=== Directions for this task ===
In the records, find each line where "Модули" occurs, and copy it.
[[ Records to use, beginning ]]
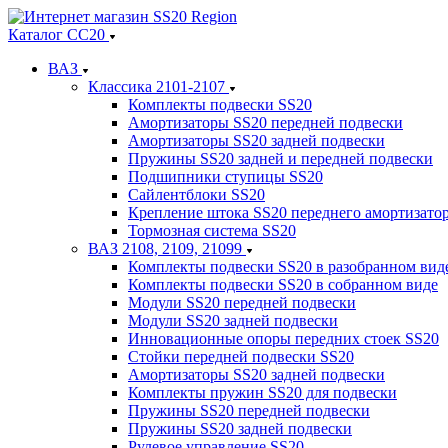
Каталог СС20
ВАЗ
Классика 2101-2107
Комплекты подвески SS20
Амортизаторы SS20 передней подвески
Амортизаторы SS20 задней подвески
Пружины SS20 задней и передней подвески
Подшипники ступицы SS20
Сайлентблоки SS20
Крепление штока SS20 переднего амортизато
Тормозная система SS20
ВАЗ 2108, 2109, 21099
Комплекты подвески SS20 в разобранном вид
Комплекты подвески SS20 в собранном виде
Модули SS20 передней подвески
Модули SS20 задней подвески
Инновационные опоры передних стоек SS20
Стойки передней подвески SS20
Амортизаторы SS20 задней подвески
Комплекты пружин SS20 для подвески
Пружины SS20 передней подвески
Пружины SS20 задней подвески
Рулевое управление SS20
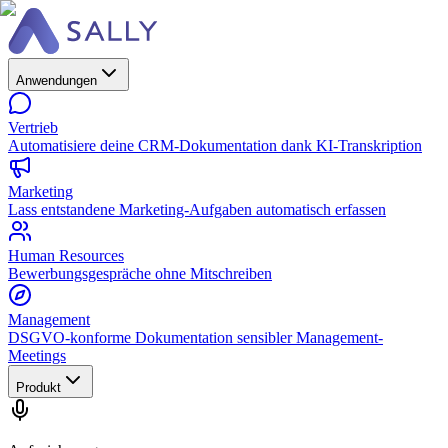
Anwendungen
Vertrieb
Automatisiere deine CRM-Dokumentation dank KI-Transkription
Marketing
Lass entstandene Marketing-Aufgaben automatisch erfassen
Human Resources
Bewerbungsgespräche ohne Mitschreiben
Management
DSGVO-konforme Dokumentation sensibler Management-
Meetings
Produkt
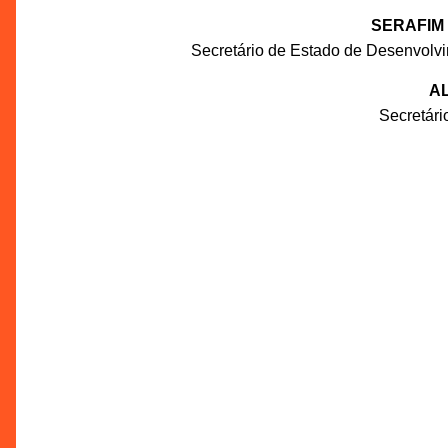
SERAFIM
Secretário de Estado de Desenvolv
AL
Secretár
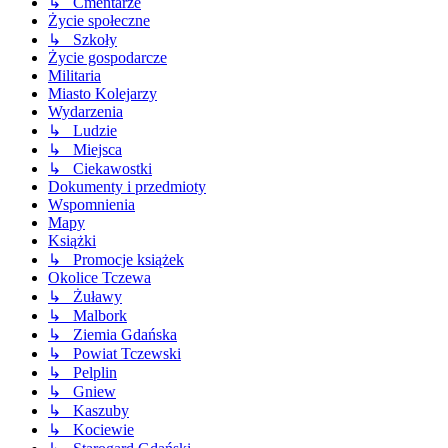
↳ Cmentarze
Życie społeczne
↳ Szkoły
Życie gospodarcze
Militaria
Miasto Kolejarzy
Wydarzenia
↳ Ludzie
↳ Miejsca
↳ Ciekawostki
Dokumenty i przedmioty
Wspomnienia
Mapy
Książki
↳ Promocje książek
Okolice Tczewa
↳ Żuławy
↳ Malbork
↳ Ziemia Gdańska
↳ Powiat Tczewski
↳ Pelplin
↳ Gniew
↳ Kaszuby
↳ Kociewie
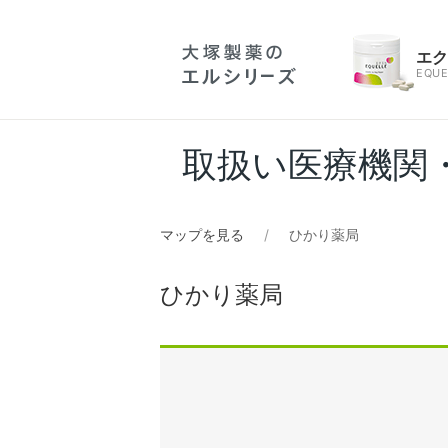
エ
EQUE
取扱い医療機関
マップを見る
ひかり薬局
ひかり薬局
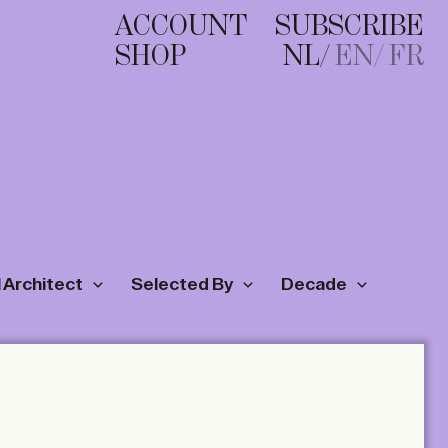
ACCOUNT
SUBSCRIBE
SHOP
NL
EN
FR
 Architect
Selected By
Decade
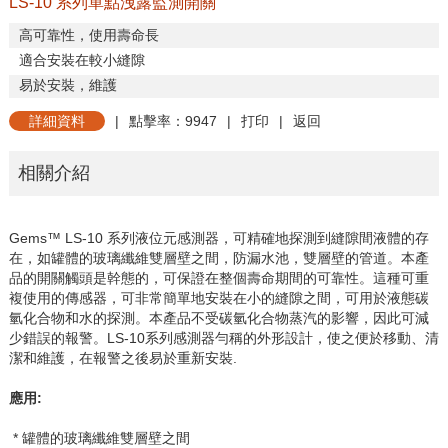
LS-10 系列單點洩露監測開關
高可靠性，使用壽命長
適合安裝在較小縫隙
易於安裝，維護
詳細資料
|
點擊率：9947
|
打印
|
返回
相關介紹
Gems™ LS-10
系列液位元感測器，可精確地探測到縫隙間液體的存
在，如罐體的玻璃纖維雙層壁之間，防漏水池，雙層壁的管道。本產
品的開關觸頭是幹態的，可保證在整個壽命期間的可靠性。這種可重
複使用的傳感器，可非常簡單地安裝在小的縫隙之間，可用於液態碳
氫化合物和水的探測。本產品不受碳氫化合物蒸汽的影響，因此可減
少錯誤的報警。
LS-10
系列感測器勻稱的外形設計，使之便於移動、清
潔和維護，在報警之後易於重新安裝
.
應用
:
* 罐體的玻璃纖維雙層壁之間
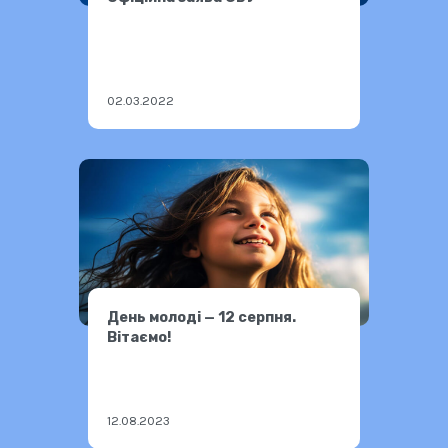
02.03.2022
День молоді — 12 серпня.
Вітаємо!
12.08.2023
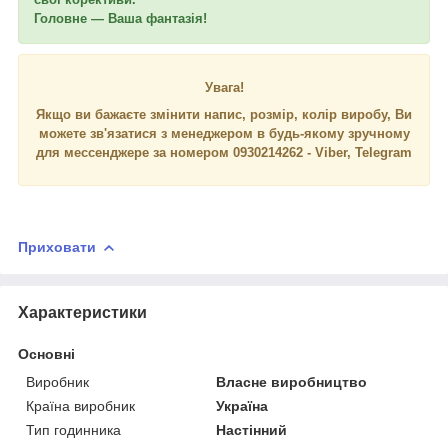
Головне ― Ваша фантазія!
Увага!
Якщо ви бажаєте змінити напис, розмір, колір виробу, Ви
можете зв'язатися з менеджером в будь-якому зручному
для мессенджере за номером 0930214262 - Viber, Telegram
Приховати
Характеристики
Основні
Виробник
Власне виробництво
Країна виробник
Україна
Тип годинника
Настінний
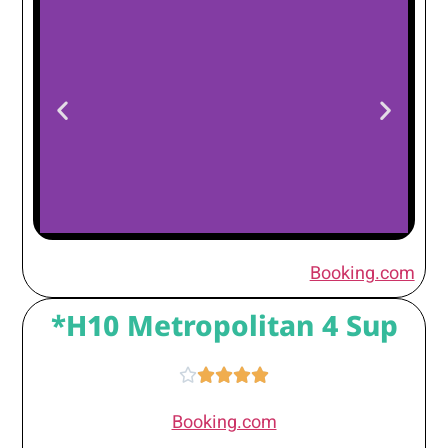
45 Times
Booking.com
Barcelona Hotel
H10 Metropolitan 4 Sup*





Booking.com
[[ Records to use, end ]]
=== Answer to this problem ===
Модули SS20 передней подвески
Модули SS20 задней подвески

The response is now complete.